Required work: Without the pictures, copy all of the data exactly.

(Records from a collection)
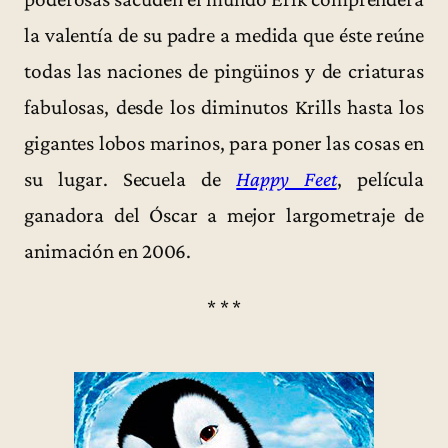
la valentía de su padre a medida que éste reúne
todas las naciones de pingüinos y de criaturas
fabulosas, desde los diminutos Krills hasta los
gigantes lobos marinos, para poner las cosas en
su lugar. Secuela de
Happy Feet
, película
ganadora del Óscar a mejor largometraje de
animación en 2006.
* * *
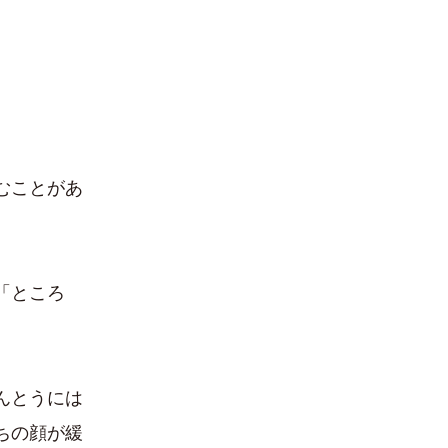
むことがあ
「ところ
。
んとうには
ちの顔が緩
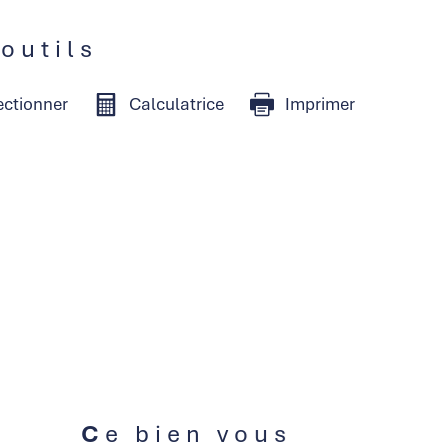
 outils
ectionner
Calculatrice
Imprimer
Ce bien vous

Solution for this exercise:
la valentía de su padre a medida que éste reúne
todas las naciones de pingüinos y de criaturas
fabulosas, desde los diminutos Krills hasta los
gigantes lobos marinos, para poner las cosas en
su lugar. Secuela de
Happy Feet
, película
ganadora del Óscar a mejor largometraje de
animación en 2006.
* * *
むことがあ
「ところ
。
んとうには
ちの顔が緩
 outils
ectionner
Calculatrice
Imprimer
Ce bien vous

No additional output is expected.